So heißt auch einer der Songs auf dem Album, das nun, über zehn Jahre nach Johnny Cashs Tod, veröffentlicht wird: „Out Among The Stars“ enthält zwölf kürzlich entdeckte Studioaufnahmen, darunter auch Duette mit June Carter Cash und Waylon Jennings, aus den Jahren 1981 und 1984.

Das war lange vor der Cash-Renaissance in der distinguierten Welt des sogenannten Independent Pop: 1991 produzierte Rick Rubin das erste Album der „American Recordings“-Serie, mit der er den großen Schwarzträger des Country in purer, ja: puritanischer Form präsentierte, entkleidet aller üppiger Nashville-Arrangements, ohne Geigen, ohne Fett, nur ein Mann mit seiner Stimme und seiner Gitarre, gefangen in Schuld, dürstend nach Erlösung. Dass dieses Projekt einschlug, war klar: Es war die Zeit, in der die Düstermänner des Post-Punk sichtbar und hörbar zu altern begannen. Und hier stand einer, der schon alt war, als diese noch jung waren: das übermächtige Vorbild von Nick Cave etwa, der ja all seine Beschwörungsformeln von Johnny Cash (und Leonard Cohen) übernommen und nur mit ein wenig Heroin-in-Berlin-Chic bearbeitet hatte. Dem Bekenntnissong „The Singer“ von Johnny Cash z.B. konnte er nichts hinzufügen, und zu seiner Ehrenrettung muss man sagen: Er tat auch nicht so, als ob er's könnte.
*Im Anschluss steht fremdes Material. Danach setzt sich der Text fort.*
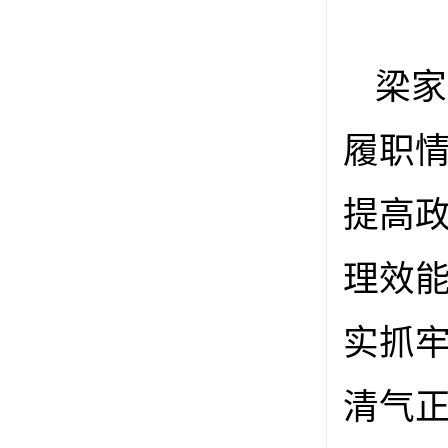
梁家
履职
提高
理效
实抓
清气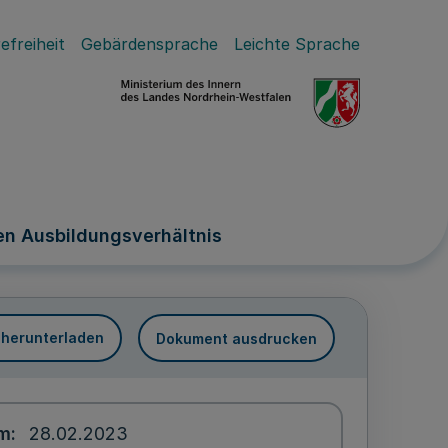
efreiheit
Gebärdensprache
Leichte Sprache
en Ausbildungsverhältnis
 herunterladen
Dokument ausdrucken
um
28.02.2023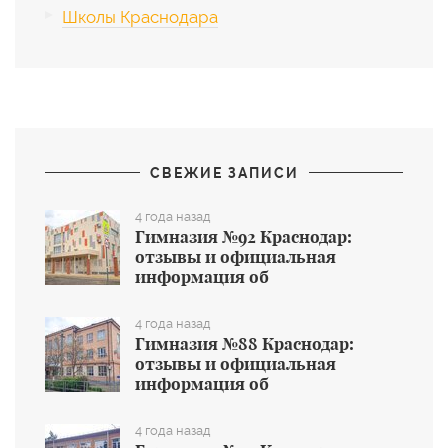
Школы Краснодара
СВЕЖИЕ ЗАПИСИ
4 года назад
Гимназия №92 Краснодар:
отзывы и официальная
информация об
общеобразовательном учреждении
4 года назад
Гимназия №88 Краснодар:
отзывы и официальная
информация об
общеобразовательном учреждении
4 года назад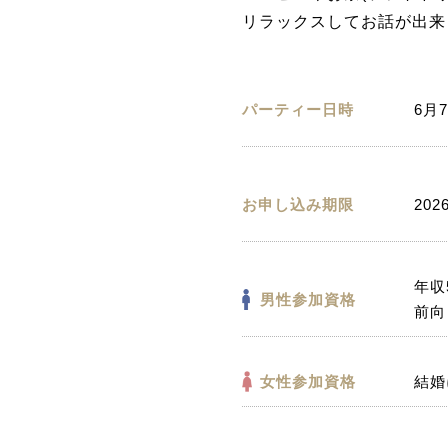
リラックスしてお話が出来
パーティー日時
6月7
お申し込み期限
202
年収
男性参加資格
前向
女性参加資格
結婚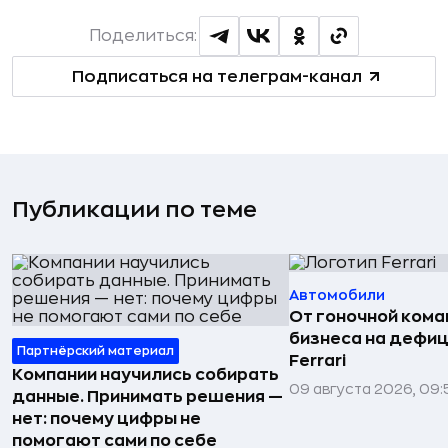
Поделиться:
Подписаться на телеграм-канал
Публикации по теме
Автомобили
От гоночной ком
бизнеса на дефиц
Партнёрский материал
Ferrari
Компании научились собирать
09 августа 2026, 09:
данные. Принимать решения —
нет: почему цифры не
помогают сами по себе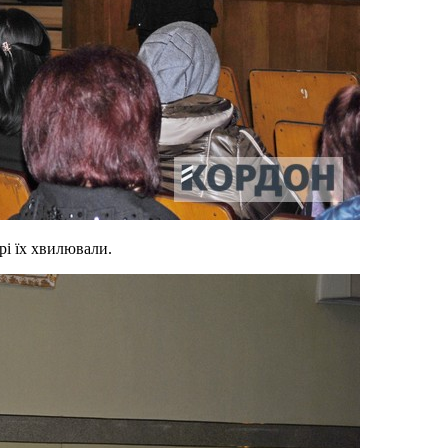
рі їх хвилювали.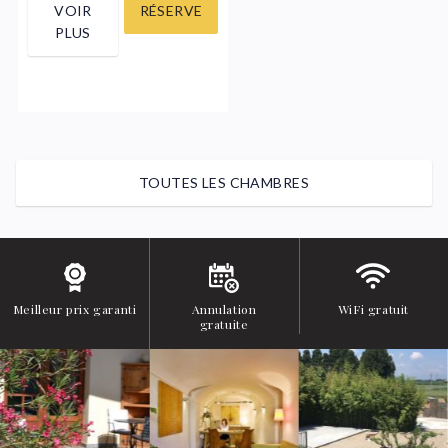
VOIR
RÉSERVE
PLUS
TOUTES LES CHAMBRES
Meilleur prix garanti
Annulation
WiFi gratuit
gratuite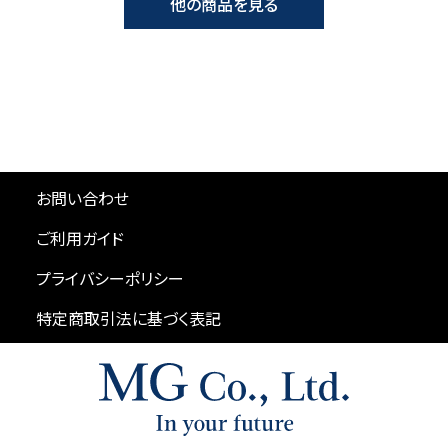
他の商品を見る
お問い合わせ
ご利用ガイド
プライバシーポリシー
特定商取引法に基づく表記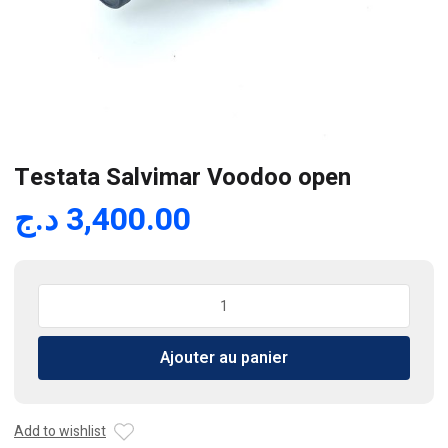
Testata Salvimar Voodoo open
د.ج
3,400.00
quantité
de
Testata
Ajouter au panier
Salvimar
Voodoo
open
Add to wishlist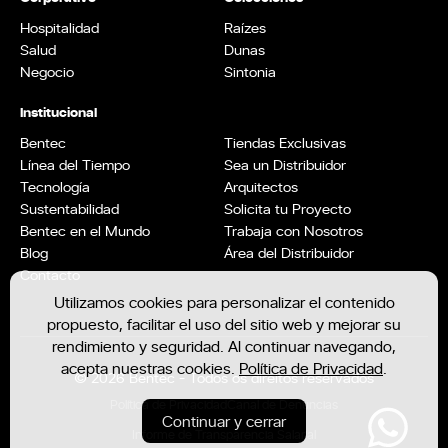
Hospitalidad
Raízes
Salud
Dunas
Negocio
Sintonia
Institucional
Bentec
Tiendas Exclusivas
Línea del Tiempo
Sea un Distribuidor
Tecnología
Arquitectos
Sustentabilidad
Solicita tu Proyecto
Bentec en el Mundo
Trabaja con Nosotros
Blog
Área del Distribuidor
Contacto
Utilizamos cookies para personalizar el contenido
propuesto, facilitar el uso del sitio web y mejorar su
rendimiento y seguridad. Al continuar navegando,
acepta nuestras cookies.
Política de Privacidad
.
© 2026 Bentec - Todos os direitos reservados
Política de Privacidad
Canal de Denuncias
Continuar y cerrar
Informe de Transparencia Salarial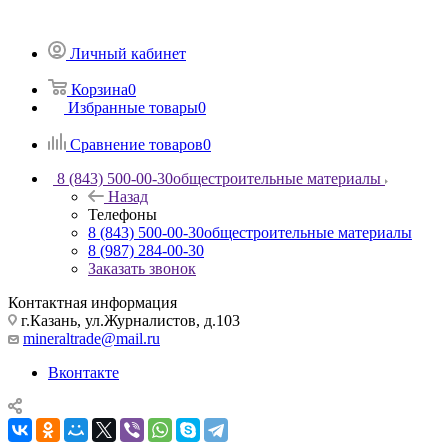
Личный кабинет
Корзина
0
Избранные товары
0
Сравнение товаров
0
8 (843) 500-00-30
общестроительные материалы
Назад
Телефоны
8 (843) 500-00-30
общестроительные материалы
8 (987) 284-00-30
Заказать звонок
Контактная информация
г.Казань, ул.Журналистов, д.103
mineraltrade@mail.ru
Вконтакте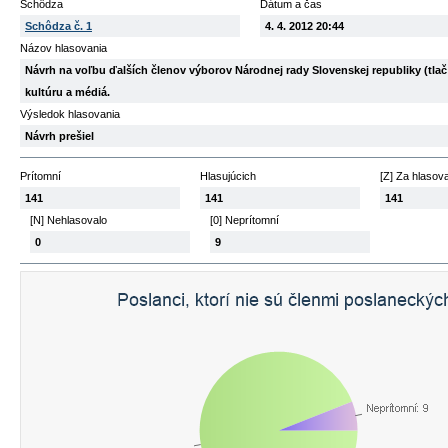
Schôdza
Dátum a čas
Schôdza č. 1
4. 4. 2012 20:44
Názov hlasovania
Návrh na voľbu ďalších členov výborov Národnej rady Slovenskej republiky (tlač
kultúru a médiá.
Výsledok hlasovania
Návrh prešiel
Prítomní
Hlasujúcich
[Z] Za hlasov
141
141
141
[N] Nehlasovalo
[0] Neprítomní
0
9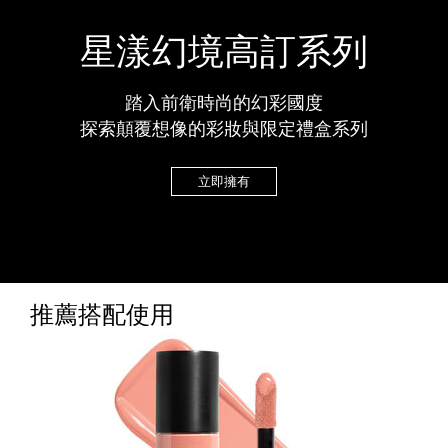
星漾幻境高訂系列
踏入前衛時尚的幻彩國度
探索顛覆想像的彩妝與限定禮盒系列
立即擁有
推薦搭配使用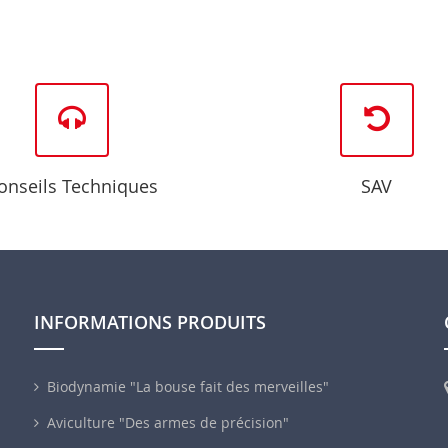
onseils Techniques
SAV
INFORMATIONS PRODUITS
Biodynamie "La bouse fait des merveilles"
Aviculture "Des armes de précision"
Und was hat Elvis Costello, die ewige Hornbrille des Streber-Wave, jetzt getan? Er hat in einem (bereits erschienenen) Remix „She Used to Love Me a Lot“ als Country-Geisterbahn arrangiert, mit zitternden Gitarren, schauriger Lied-vom-Tod-Mundharmonika und dumpf-düsterem Beat. An einer Stelle heult sogar ein Geist aus der Sounds-Bibliothek, aber auch jeder andere Ton dieses Arrangements schreit: Alle mal herhören, was für ein Drama! Im Grunde tut Elvis Costello hier, was John Cale einst mit „Heartbreak Hotel“ tat, nur viel ungeschickter: Er beschwört Dämonen, die längst da sind. Und vertreibt sie so beinahe – in diesem schlechtesten Remix seit „Stars On 45“. Dann schon lieber Nashville!